Stephen H. Cypen, Esq., Editor

History Does Not Repeat Itself, But It Does Rhyme
 
*The above date is not a typographical error. It was designed to grab your attention, and hopefully hold it for a little while.

In that first newsletter issue, 22 years ago, we said that we would deal with subjects of direct and indirect interest to public pension trustees. We believe we have done that and more. We said the newsletter would be issued from time to time or when special events dictated. And, we began issuing monthly newsletters, but soon found out that monthly was not frequent enough. Also, we had a few dozen subscribers; now we have almost one thousand. Then, newsletters were prepared manually and distributed by mail. Now we have come into the computer age. The following represent some items from that time long ago.

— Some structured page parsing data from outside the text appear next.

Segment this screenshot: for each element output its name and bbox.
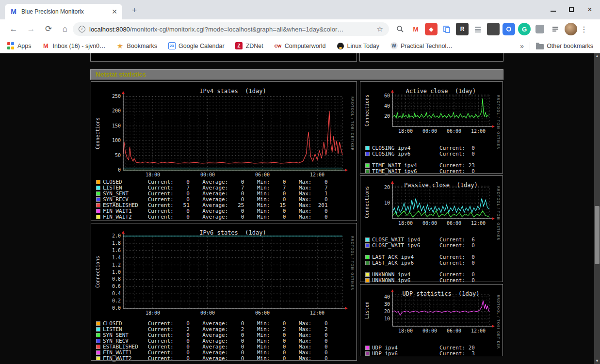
y-tick-label: 0 (118, 167, 121, 173)
legend-color-swatch (365, 261, 370, 265)
copy-pages-icon[interactable] (440, 23, 453, 35)
rrdtool-watermark: RRDTOOL / TOBI OETIKER (350, 96, 354, 151)
x-tick-label: 12:00 (471, 128, 486, 134)
stack-icon[interactable] (471, 23, 484, 35)
screenshot-camera-icon[interactable] (503, 23, 515, 35)
window-close-button[interactable]: × (586, 6, 593, 13)
legend-color-swatch (96, 339, 100, 343)
legend-row: SYN_SENT Current: 0 Average: 0 Min: 0 Ma… (96, 332, 328, 338)
grammarly-icon[interactable]: G (518, 23, 531, 35)
bookmark-star-icon[interactable]: ☆ (377, 25, 383, 33)
x-tick-label: 18:00 (146, 310, 160, 316)
legend-color-swatch (365, 346, 370, 350)
chart-legend: CLOSE_WAIT ipv4 Current: 6CLOSE_WAIT ipv… (365, 237, 475, 283)
legend-color-swatch (365, 272, 370, 277)
y-tick-label: 20 (384, 309, 390, 314)
chart-legend: CLOSED Current: 0 Average: 0 Min: 0 Max:… (96, 320, 328, 361)
legend-color-swatch (365, 146, 370, 150)
home-button[interactable]: ⌂ (59, 23, 71, 35)
chart-panel-active-close: 18:0000:0006:0012:00204060 Active close … (360, 81, 503, 174)
y-tick-label: 250 (112, 94, 121, 99)
x-tick-label: 18:00 (398, 221, 413, 226)
scrollbar-down-arrow[interactable]: ▼ (594, 358, 600, 364)
gmail-icon[interactable]: M (409, 23, 422, 35)
y-axis-label: Listen (364, 301, 370, 319)
legend-row: CLOSING ipv4 Current: 0 (365, 145, 475, 151)
y-tick-label: 40 (384, 294, 390, 300)
bookmark-linux-today[interactable]: Linux Today (337, 42, 380, 50)
red-extension-icon[interactable]: ◆ (425, 23, 438, 35)
bookmark-label: Google Calendar (178, 43, 225, 49)
linux-today-icon (337, 43, 344, 49)
computerworld-icon: CW (274, 42, 282, 50)
profile-avatar[interactable] (565, 23, 577, 35)
page-scrollbar[interactable]: ▲ ▼ (594, 53, 600, 364)
legend-color-swatch (96, 209, 100, 213)
minimize-button[interactable] (550, 6, 556, 13)
extensions-puzzle-icon[interactable] (534, 23, 546, 35)
other-bookmarks[interactable]: Other bookmarks (536, 42, 593, 50)
y-tick-label: 150 (112, 123, 121, 128)
chart-legend: UDP ipv4 Current: 20UDP ipv6 Current: 3 (365, 345, 475, 356)
x-tick-label: 06:00 (255, 172, 270, 177)
bookmark-google-calendar[interactable]: 23 Google Calendar (168, 42, 225, 50)
browser-tab[interactable]: M Blue Precision Monitorix ✕ (5, 4, 122, 19)
tab-close-icon[interactable]: ✕ (112, 8, 117, 16)
forward-button[interactable]: → (25, 23, 37, 35)
chart-title: IPv6 states (1day) (123, 229, 342, 236)
reload-button[interactable]: ⟳ (43, 23, 54, 35)
legend-row: CLOSE_WAIT ipv4 Current: 6 (365, 237, 475, 242)
bookmarks-divider (530, 42, 530, 50)
bookmarks-overflow-chevron[interactable]: » (520, 42, 524, 50)
bookmark-bookmarks[interactable]: ★ Bookmarks (116, 42, 158, 50)
chart-panel-udp-statistics: 18:0000:0006:0012:0010203040 UDP statist… (360, 284, 503, 356)
section-title: Netstat statistics (96, 71, 146, 78)
apps-grid-icon (7, 42, 15, 50)
x-tick-label: 12:00 (471, 328, 486, 333)
search-icon[interactable] (394, 23, 406, 35)
new-tab-button[interactable]: + (129, 5, 140, 16)
x-tick-label: 18:00 (398, 128, 413, 134)
legend-text: UNKNOWN ipv6 Current: 0 (372, 277, 475, 284)
chart-title: UDP statistics (1day) (392, 290, 489, 297)
bookmark-apps[interactable]: Apps (7, 42, 32, 50)
extension-icons: M ◆ R G ⋮ (394, 23, 588, 35)
bookmark-inbox[interactable]: M Inbox (16) - sjvn0… (42, 42, 106, 50)
y-tick-label: 10 (384, 316, 390, 321)
y-axis-label: Connections (95, 117, 100, 149)
page-info-icon[interactable]: i (79, 26, 85, 32)
y-tick-label: 1.0 (112, 269, 121, 275)
legend-color-swatch (365, 169, 370, 174)
back-button[interactable]: ← (8, 23, 19, 35)
legend-color-swatch (96, 345, 100, 349)
monitorix-page: Netstat statistics 18:0000:0006:0012:000… (0, 53, 600, 364)
legend-color-swatch (365, 163, 370, 168)
browser-menu-icon[interactable]: ⋮ (580, 25, 588, 34)
reading-list-icon[interactable] (549, 23, 562, 35)
x-tick-label: 00:00 (422, 221, 437, 226)
legend-color-swatch (365, 152, 370, 156)
legend-spacer (365, 266, 475, 271)
bookmark-zdnet[interactable]: Z ZDNet (235, 42, 263, 50)
y-tick-label: 0.4 (112, 291, 121, 296)
x-tick-label: 12:00 (471, 221, 486, 226)
bookmark-computerworld[interactable]: CW Computerworld (274, 42, 326, 50)
y-tick-label: 60 (384, 93, 390, 98)
legend-color-swatch (96, 356, 100, 361)
scrollbar-thumb[interactable] (595, 206, 600, 264)
address-bar[interactable]: i localhost:8080/monitorix-cgi/monitorix… (73, 22, 389, 36)
scrollbar-up-arrow[interactable]: ▲ (594, 53, 600, 59)
legend-color-swatch (96, 203, 100, 207)
r-extension-icon[interactable]: R (456, 23, 469, 35)
y-axis-label: Connections (364, 186, 370, 218)
legend-color-swatch (96, 180, 100, 184)
maximize-button[interactable] (568, 6, 575, 13)
bookmark-practical-technology[interactable]: W Practical Technol… (390, 42, 453, 50)
dark-extension-icon[interactable] (487, 23, 500, 35)
y-tick-label: 1.4 (112, 255, 121, 260)
legend-spacer (365, 248, 475, 254)
legend-text: LAST_ACK ipv6 Current: 0 (372, 260, 475, 266)
legend-row: SYN_RECV Current: 0 Average: 0 Min: 0 Ma… (96, 338, 328, 344)
legend-text: FIN_WAIT2 Current: 0 Average: 0 Min: 0 M… (103, 214, 328, 220)
x-tick-label: 06:00 (255, 310, 270, 316)
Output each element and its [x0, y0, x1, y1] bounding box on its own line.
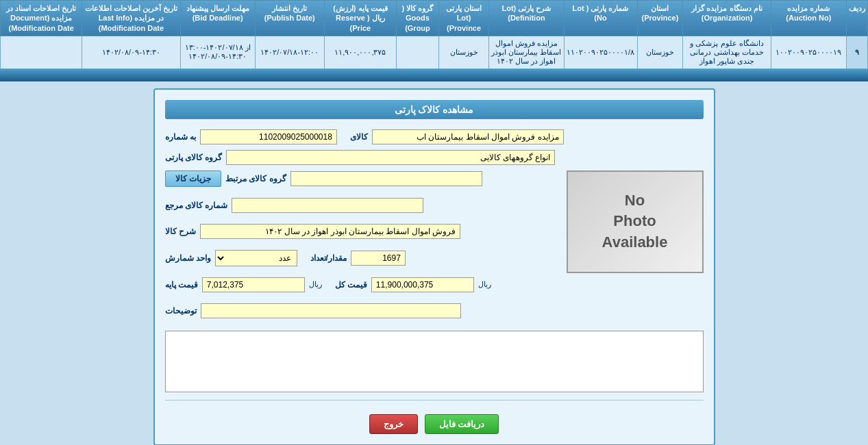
col-organization: نام دستگاه مزایده گزار (Organization): [683, 1, 771, 36]
total-price-label: قیمت کل: [335, 280, 367, 290]
col-bid-deadline: مهلت ارسال پیشنهاد (Bid Deadline): [180, 1, 255, 36]
auction-table: ردیف شماره مزایده (Auction No) نام دستگا…: [0, 0, 868, 69]
unit-quantity-row: مقدار/تعداد عدد واحد شمارش: [165, 250, 543, 266]
table-row: ۹ ۱۰۰۲۰۰۹۰۲۵۰۰۰۰۱۹ دانشگاه علوم پزشکی و …: [1, 36, 868, 68]
goods-group-label: گروه کالای پارتی: [165, 153, 223, 162]
col-province: استان (Province): [637, 1, 683, 36]
related-goods-input[interactable]: [290, 171, 482, 186]
goods-desc-input[interactable]: [200, 224, 460, 239]
goods-input[interactable]: [372, 129, 564, 144]
serial-label: به شماره: [165, 132, 196, 142]
col-lot-province: استان پارتی (Lot Province): [438, 1, 489, 36]
col-last-info-mod: تاریخ آخرین اصلاحات اطلاعات در مزایده (L…: [82, 1, 180, 36]
cell-goods-group: [397, 36, 439, 68]
col-goods-group: گروه کالا ( Goods Group): [397, 1, 439, 36]
quantity-input[interactable]: [351, 251, 406, 266]
col-row-num: ردیف: [847, 1, 868, 36]
cell-reserve-price: ۱۱,۹۰۰,۰۰۰,۳۷۵: [324, 36, 397, 68]
photo-line3: Available: [602, 232, 668, 253]
goods-desc-label: شرح کالا: [165, 227, 196, 236]
details-button[interactable]: جزیات کالا: [165, 170, 221, 187]
cell-organization: دانشگاه علوم پزشکی و خدمات بهداشتی درمان…: [683, 36, 771, 68]
base-price-unit: ریال: [309, 280, 322, 289]
exit-button[interactable]: خروج: [369, 414, 418, 434]
ref-number-input[interactable]: [232, 198, 423, 213]
photo-placeholder: No Photo Available: [567, 170, 704, 273]
details-row: گروه کالای مرتبط جزیات کالا: [165, 170, 543, 187]
separator: [165, 400, 704, 400]
goods-label: کالای: [350, 132, 368, 142]
desc-row: توضیحات: [165, 303, 543, 318]
price-row: ریال قیمت کل ریال قیمت پایه: [165, 277, 543, 292]
bottom-textarea-section: [165, 331, 704, 394]
ref-number-row: شماره کالای مرجع: [165, 198, 543, 213]
detail-panel: مشاهده کالاک پارتی کالای به شماره گروه ک…: [153, 88, 715, 445]
col-lot-def: شرح پارتی (Lot Definition): [489, 1, 564, 36]
col-doc-mod: تاریخ اصلاحات اسناد در مزایده (Document …: [1, 1, 82, 36]
total-price-unit: ریال: [478, 280, 491, 289]
col-publish-date: تاریخ انتشار (Publish Date): [255, 1, 324, 36]
button-row: دریافت فایل خروج: [165, 414, 704, 434]
goods-group-row: گروه کالای پارتی: [165, 150, 704, 165]
quantity-label: مقدار/تعداد: [310, 253, 347, 263]
serial-input[interactable]: [200, 129, 337, 144]
mid-section: No Photo Available گروه کالای مرتبط جزیا…: [165, 170, 704, 324]
photo-line2: Photo: [613, 211, 656, 232]
separator-bar: [0, 69, 868, 81]
mid-form-rows: گروه کالای مرتبط جزیات کالا شماره کالای …: [165, 170, 543, 324]
cell-lot-def: مزایده فروش اموال اسقاط بیمارستان ابوذر …: [489, 36, 564, 68]
cell-last-info-mod: ۱۴۰۲/۰۸/۰۹-۱۴:۳۰: [82, 36, 180, 68]
base-price-input[interactable]: [202, 277, 305, 292]
ref-number-label: شماره کالای مرجع: [165, 201, 228, 210]
photo-line1: No: [625, 190, 645, 212]
base-price-label: قیمت پایه: [165, 280, 198, 290]
related-goods-label: گروه کالای مرتبط: [225, 174, 286, 183]
large-textarea[interactable]: [165, 331, 704, 392]
panel-title: مشاهده کالاک پارتی: [165, 100, 704, 119]
cell-bid-deadline: از ۱۴۰۲/۰۷/۱۸-۱۳:۰۰ ۱۴۰۲/۰۸/۰۹-۱۴:۳۰: [180, 36, 255, 68]
col-auction-no: شماره مزایده (Auction No): [771, 1, 846, 36]
total-price-input[interactable]: [371, 277, 474, 292]
unit-label: واحد شمارش: [165, 253, 211, 263]
cell-row-num: ۹: [847, 36, 868, 68]
goods-desc-row: شرح کالا: [165, 224, 543, 239]
unit-select[interactable]: عدد: [215, 250, 297, 266]
cell-publish-date: ۱۴۰۲/۰۷/۱۸-۱۲:۰۰: [255, 36, 324, 68]
goods-row: کالای به شماره: [165, 129, 704, 144]
cell-province: خوزستان: [637, 36, 683, 68]
desc-input[interactable]: [201, 303, 461, 318]
desc-label: توضیحات: [165, 306, 197, 316]
cell-lot-province: خوزستان: [438, 36, 489, 68]
cell-auction-no: ۱۰۰۲۰۰۹۰۲۵۰۰۰۰۱۹: [771, 36, 846, 68]
receive-file-button[interactable]: دریافت فایل: [425, 414, 499, 434]
main-content: مشاهده کالاک پارتی کالای به شماره گروه ک…: [0, 81, 868, 445]
col-lot-no: شماره پارتی ( Lot No): [564, 1, 637, 36]
goods-group-input[interactable]: [226, 150, 555, 165]
cell-doc-mod: [1, 36, 82, 68]
cell-lot-no: ۱۱۰۲۰۰۹۰۲۵۰۰۰۰۱/۸: [564, 36, 637, 68]
col-reserve-price: قیمت پایه (ارزش) ریال ( Reserve Price): [324, 1, 397, 36]
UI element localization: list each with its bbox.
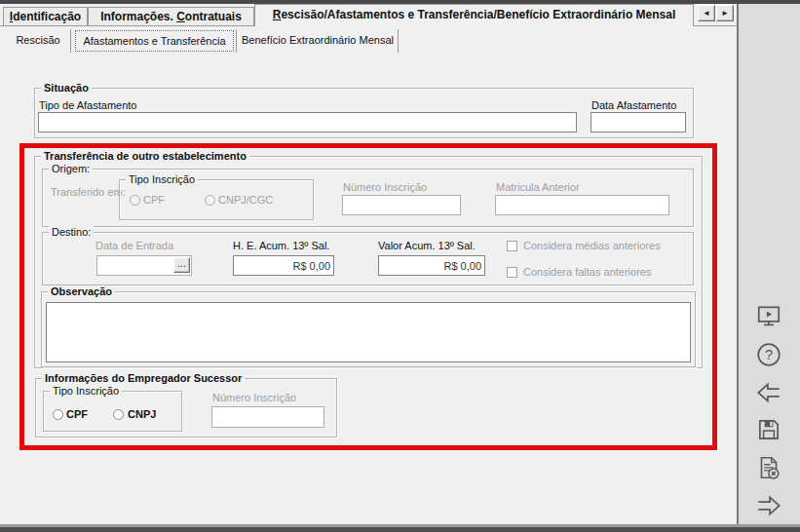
tab-label-accel: C (176, 10, 185, 23)
toolbar-help-button[interactable]: ? (755, 341, 782, 368)
checkbox-considera-medias[interactable] (507, 241, 517, 251)
tab-label: dentificação (13, 10, 81, 23)
toolbar-delete-record-button[interactable] (755, 454, 782, 481)
subtab-afastamentos-transferencia[interactable]: Afastamentos e Transferência (75, 30, 234, 52)
radio-cnpj-sucessor-label: CNPJ (128, 408, 156, 420)
toolbar-save-button[interactable] (755, 416, 782, 443)
tipo-afastamento-input[interactable] (38, 112, 577, 133)
application-window: Identificação Informações. Contratuais R… (0, 0, 800, 532)
radio-cpf-origem-label: CPF (143, 194, 165, 206)
svg-text:?: ? (765, 346, 773, 362)
tab-label: escisão/Afastamentos e Transferência/Ben… (281, 8, 675, 21)
valor-acum-label: Valor Acum. 13º Sal. (378, 240, 476, 251)
group-tipo-inscricao-sucessor-title: Tipo Inscrição (50, 385, 122, 398)
data-afastamento-input[interactable] (590, 112, 686, 133)
group-situacao-title: Situação (41, 82, 92, 95)
toolbar-preview-button[interactable] (755, 303, 782, 330)
group-transferencia-title: Transferência de outro estabelecimento (41, 150, 249, 163)
subtab-beneficio-extraordinario[interactable]: Benefício Extraordinário Mensal (242, 30, 394, 50)
group-tipo-inscricao-sucessor: Tipo Inscrição (43, 391, 182, 432)
tab-scroll-left-button[interactable]: ◄ (698, 5, 715, 21)
subtab-separator (398, 29, 399, 53)
data-entrada-label: Data de Entrada (95, 240, 173, 251)
group-empregador-sucessor-title: Informações do Empregador Sucessor (42, 372, 245, 385)
checkbox-considera-faltas[interactable] (507, 267, 517, 278)
tab-label: ontratuais (185, 10, 242, 23)
tab-rescisao-afastamentos[interactable]: Rescisão/Afastamentos e Transferência/Be… (254, 4, 694, 26)
window-bottom-strip (0, 527, 800, 532)
arrow-left-icon (755, 379, 782, 406)
valor-acum-input[interactable] (378, 255, 485, 276)
checkbox-considera-medias-label: Considera médias anteriores (523, 240, 661, 251)
group-origem-title: Origem: (49, 163, 93, 175)
group-observacao-title: Observação (48, 285, 115, 298)
arrow-left-small-icon: ◄ (703, 9, 710, 18)
toolbar-sidebar (739, 4, 800, 527)
numero-inscricao-sucessor-label: Número Inscrição (212, 392, 296, 403)
transferido-em-label: Transferido em: (51, 186, 126, 198)
numero-inscricao-origem-label: Número Inscrição (343, 181, 427, 193)
arrow-right-small-icon: ► (721, 9, 729, 18)
data-afastamento-label: Data Afastamento (591, 99, 676, 111)
radio-cnpj-cgc-origem-label: CNPJ/CGC (218, 194, 273, 206)
group-tipo-inscricao-origem-title: Tipo Inscrição (126, 173, 198, 186)
tab-identificacao[interactable]: Identificação (3, 7, 88, 25)
matricula-anterior-input[interactable] (495, 195, 669, 215)
help-icon: ? (755, 341, 782, 368)
radio-cpf-sucessor-label: CPF (66, 408, 88, 420)
radio-cnpj-sucessor[interactable] (113, 409, 124, 420)
numero-inscricao-origem-input[interactable] (342, 195, 461, 215)
checkbox-considera-faltas-label: Considera faltas anteriores (523, 266, 651, 278)
save-icon (755, 416, 782, 443)
he-acum-input[interactable] (233, 255, 334, 276)
tab-label: Informações. (100, 10, 176, 23)
observacao-textarea[interactable] (46, 302, 691, 362)
subtab-rescisao[interactable]: Rescisão (8, 30, 68, 50)
monitor-play-icon (755, 303, 782, 330)
radio-cnpj-cgc-origem[interactable] (205, 195, 215, 206)
subtab-separator (236, 29, 237, 53)
data-entrada-browse-button[interactable]: ... (173, 257, 190, 273)
toolbar-next-button[interactable] (755, 492, 782, 519)
arrow-right-icon (755, 492, 782, 519)
tipo-afastamento-label: Tipo de Afastamento (39, 99, 137, 111)
tab-scroll-right-button[interactable]: ► (716, 5, 734, 21)
radio-cpf-sucessor[interactable] (53, 409, 63, 420)
group-destino-title: Destino: (49, 226, 94, 239)
he-acum-label: H. E. Acum. 13º Sal. (233, 240, 329, 251)
toolbar-previous-button[interactable] (755, 379, 782, 406)
subtab-separator (70, 29, 71, 53)
matricula-anterior-label: Matricula Anterior (496, 181, 580, 193)
radio-cpf-origem[interactable] (130, 195, 140, 206)
tab-informacoes-contratuais[interactable]: Informações. Contratuais (88, 7, 254, 25)
document-delete-icon (755, 454, 782, 481)
numero-inscricao-sucessor-input[interactable] (211, 406, 324, 428)
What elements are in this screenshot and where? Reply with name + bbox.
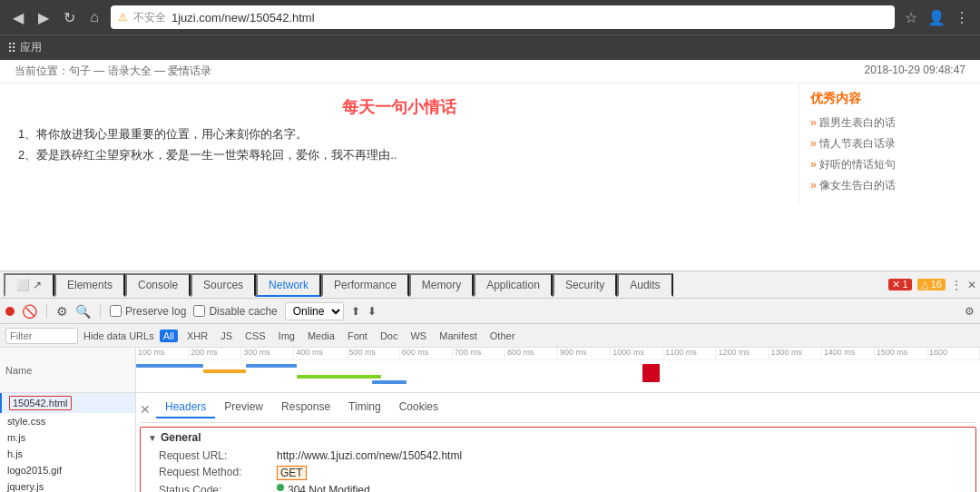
filter-icon: ⚙ xyxy=(56,304,68,319)
filter-ws[interactable]: WS xyxy=(407,330,430,342)
file-item-4[interactable]: logo2015.gif xyxy=(0,462,135,478)
disable-cache-checkbox[interactable] xyxy=(193,305,205,317)
file-item-2[interactable]: m.js xyxy=(0,429,135,446)
file-item-1[interactable]: style.css xyxy=(0,413,135,429)
back-button[interactable]: ◀ xyxy=(7,6,29,28)
apps-bookmark[interactable]: ⠿ 应用 xyxy=(7,40,42,55)
page-wrapper: 当前位置：句子 — 语录大全 — 爱情话录 2018-10-29 09:48:4… xyxy=(0,60,980,271)
tab-audits[interactable]: Audits xyxy=(617,273,672,297)
timeline-bar-6 xyxy=(642,364,660,382)
clear-icon: 🚫 xyxy=(22,304,37,319)
tick-1500: 1500 ms xyxy=(875,348,927,359)
file-list: 150542.html style.css m.js h.js logo2015… xyxy=(0,393,136,492)
address-bar[interactable]: ⚠ 不安全 1juzi.com/new/150542.html xyxy=(111,5,895,29)
tab-security[interactable]: Security xyxy=(553,273,617,297)
request-method-label: Request Method: xyxy=(159,466,277,480)
devtools-more-icon[interactable]: ⋮ xyxy=(951,279,962,291)
tick-500: 500 ms xyxy=(348,348,400,359)
tick-1200: 1200 ms xyxy=(716,348,769,359)
tab-sources[interactable]: Sources xyxy=(191,273,256,297)
tick-800: 800 ms xyxy=(505,348,558,359)
detail-tab-timing[interactable]: Timing xyxy=(339,397,390,418)
timeline-name-header: Name xyxy=(0,348,136,392)
filter-manifest[interactable]: Manifest xyxy=(436,330,481,342)
sidebar-item-1[interactable]: 跟男生表白的话 xyxy=(810,113,969,133)
timeline-ruler: 100 ms 200 ms 300 ms 400 ms 500 ms 600 m… xyxy=(136,348,980,360)
tab-performance[interactable]: Performance xyxy=(321,273,409,297)
tab-elements[interactable]: Elements xyxy=(54,273,125,297)
request-method-value: GET xyxy=(277,466,307,480)
sidebar-title: 优秀内容 xyxy=(810,91,969,107)
preserve-log-label[interactable]: Preserve log xyxy=(110,305,186,318)
devtools-panel: ⬜ ↗ Elements Console Sources Network Per… xyxy=(0,271,980,492)
filter-xhr[interactable]: XHR xyxy=(183,330,211,342)
filter-other[interactable]: Other xyxy=(486,330,519,342)
timeline-bar-2 xyxy=(203,369,246,373)
file-item-0[interactable]: 150542.html xyxy=(0,393,135,413)
clear-button[interactable]: 🚫 xyxy=(22,304,37,319)
download-button[interactable]: ⬇ xyxy=(368,305,377,318)
detail-tab-preview[interactable]: Preview xyxy=(215,397,272,418)
tick-200: 200 ms xyxy=(189,348,241,359)
filter-button[interactable]: ⚙ xyxy=(56,304,68,319)
detail-tab-headers[interactable]: Headers xyxy=(156,397,215,418)
forward-button[interactable]: ▶ xyxy=(33,6,54,28)
upload-button[interactable]: ⬆ xyxy=(351,305,360,318)
article-content: 1、将你放进我心里最重要的位置，用心来刻你的名字。 2、爱是跌碎红尘望穿秋水，爱… xyxy=(18,123,780,166)
error-badge: ✕ 1 xyxy=(888,279,912,290)
security-warning-icon: ⚠ xyxy=(118,11,128,24)
filter-img[interactable]: Img xyxy=(275,330,299,342)
settings-button[interactable]: ⚙ xyxy=(965,305,975,318)
detail-tab-cookies[interactable]: Cookies xyxy=(390,397,447,418)
timeline-bar-1 xyxy=(136,364,203,368)
reload-button[interactable]: ↻ xyxy=(58,6,80,28)
toolbar-sep-1 xyxy=(46,304,47,319)
article-area: 每天一句小情话 1、将你放进我心里最重要的位置，用心来刻你的名字。 2、爱是跌碎… xyxy=(0,84,799,203)
tab-inspector[interactable]: ⬜ ↗ xyxy=(4,273,54,297)
bookmark-button[interactable]: ☆ xyxy=(900,6,922,28)
filter-input[interactable] xyxy=(5,328,78,344)
record-button[interactable] xyxy=(5,307,15,316)
nav-buttons: ◀ ▶ ↻ ⌂ xyxy=(7,6,105,28)
account-button[interactable]: 👤 xyxy=(926,6,947,28)
throttle-select[interactable]: Online xyxy=(285,302,344,320)
detail-tabs: Headers Preview Response Timing Cookies xyxy=(156,397,447,418)
gear-icon: ⚙ xyxy=(965,305,975,318)
home-button[interactable]: ⌂ xyxy=(83,6,105,28)
page-content: 当前位置：句子 — 语录大全 — 爱情话录 2018-10-29 09:48:4… xyxy=(0,60,980,203)
tab-console[interactable]: Console xyxy=(125,273,191,297)
filter-js[interactable]: JS xyxy=(217,330,236,342)
file-item-5[interactable]: jquery.js xyxy=(0,478,135,492)
filter-css[interactable]: CSS xyxy=(241,330,270,342)
tab-application[interactable]: Application xyxy=(474,273,553,297)
warn-badge: △ 16 xyxy=(917,279,946,290)
tab-network[interactable]: Network xyxy=(256,273,321,297)
tick-1300: 1300 ms xyxy=(769,348,822,359)
sidebar-item-4[interactable]: 像女生告白的话 xyxy=(810,175,969,196)
name-column-label: Name xyxy=(5,365,32,376)
network-timeline: Name 100 ms 200 ms 300 ms 400 ms 500 ms … xyxy=(0,348,980,393)
tick-1100: 1100 ms xyxy=(663,348,716,359)
filter-media[interactable]: Media xyxy=(304,330,338,342)
general-section-header: General xyxy=(148,431,968,444)
sidebar-item-3[interactable]: 好听的情话短句 xyxy=(810,154,969,175)
disable-cache-label[interactable]: Disable cache xyxy=(193,305,277,318)
inspector-icon: ⬜ xyxy=(16,279,30,291)
file-name-0: 150542.html xyxy=(9,396,72,410)
search-icon: 🔍 xyxy=(75,304,91,319)
filter-doc[interactable]: Doc xyxy=(377,330,402,342)
detail-tab-response[interactable]: Response xyxy=(272,397,339,418)
general-title: General xyxy=(161,431,201,444)
tab-memory[interactable]: Memory xyxy=(409,273,474,297)
menu-button[interactable]: ⋮ xyxy=(951,6,973,28)
file-item-3[interactable]: h.js xyxy=(0,446,135,462)
detail-close-button[interactable]: ✕ xyxy=(140,402,151,417)
devtools-tab-actions: ✕ 1 △ 16 ⋮ ✕ xyxy=(888,279,977,291)
request-url-label: Request URL: xyxy=(159,449,277,462)
sidebar-item-2[interactable]: 情人节表白话录 xyxy=(810,133,969,154)
devtools-close-icon[interactable]: ✕ xyxy=(967,279,976,291)
filter-font[interactable]: Font xyxy=(344,330,371,342)
filter-all[interactable]: All xyxy=(160,330,178,342)
search-button[interactable]: 🔍 xyxy=(75,304,91,319)
preserve-log-checkbox[interactable] xyxy=(110,305,122,317)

  1. One piece dealt with a little-known statute that was a subject of controversy. First adopted in 1939, Section 112.048, Florida Statutes, provides that any elective officer of a city or town who has held elective office of such city or town for a period of twenty or more consecutive years shall be entitled to a life annuity equal to one-half of the full amount of his annual salary, at the time of retirement, under certain circumstances. That statute is still on the books.
  2. Employers are experiencing an increase in the amount of leave their employees are taking as a result of the Family and Medical Leave Act of 1993. That Act is a continuing subject of interest. 
  3. The then - $97 billion California Public Employees' Retirement System (CalPERS) was planning to increase its holdings of foreign stocks and bonds from 14% to 20%. Already, almost 30% of its total equity portfolio was invested overseas. By the way, CalPERS now boasts assets of over $350 billion! 
  4. The Institute of Management and Administration reported that Standard & Poors 500 gained over 37% for the year 1995. Even the average domestic equity manager gained more than 33%. International money managers, however, reported average returns of just 10%.
  5. New Jersey, one state recently turning from outside managers to in-house managers, experienced annual administrative expenses of just .01% of assets. 
  6. The State of New York established an early retirement incentive for public employees. Through the program, certain employees who have at least 10 years of service would receive one month’s additional service credit for each year of service, up to a maximum of 36 months. The program may be offered at different periods of time. A similar program last year saw over 5,000 people take advantage of the early retirement package.
  7. The National Conference of Public Employee Retirement Systems presented its Model Ethics Code, a fifty page document.
  8. The New York State Teachers’ Retirement System announced its intent to sell some of its tobacco stocks because of concern with their long-term viability. The fund will still have hold over a quarter of a billion dollars in such stocks after the reduction. (Do the letters ESG ring a bell?)
  9. A statute of limitations generally bars a claim after a period of time, regardless of a subsequent change in the law. Thus, an appellate court ruled that a taxpayer who erroneously paid taxes on his Army disability severance pay could not claim a refund just because he subsequently learned that a recent case supported his position. The law has not changed.
  10. How about this one: The Controller of the Currency says certain derivative investments – for example, collateralized mortgage obligations that derive their value from an underlying asset such as a pool of mortgage loans – may not be acceptable fiduciary investments for national banks. As with any other fiduciary investments, banks must use the prudent person standard and have a full appreciation of the risks involved, including difficulty including in determining accurate market values.
  11. The Los Angeles County Employees Retirement Association has decided to drop its assumed rate of 6% salary increases to 5.5%. The old rate, in use since 1983, was made up of 5% for inflation and 1% real wage increases: the new rate lowers the inflation to 4% but increases the real wage to 1.5%.

A Belated Acknowledgment

In 1968, fresh out of school, a bright young woman named Judi Stark joined Cypen & Cypen as a legal assistant. When Judi hung up her paraphernalia in 2013, she had completed a great career of 45 years. From the beginning in 1996, Judi was responsible for the newsletter, and basically was an assistant editor.
 
In 1989, Annette Catalfamo came aboard as Judi’s assistant, and in 1996 she became part of the newsletter team. Annette was an important part of the newsletter until her untimely death last year.
 
We honor and thank Judi and Annette for making the newsletter possible.

 

Copyright, 1996-2018, all rights reserved.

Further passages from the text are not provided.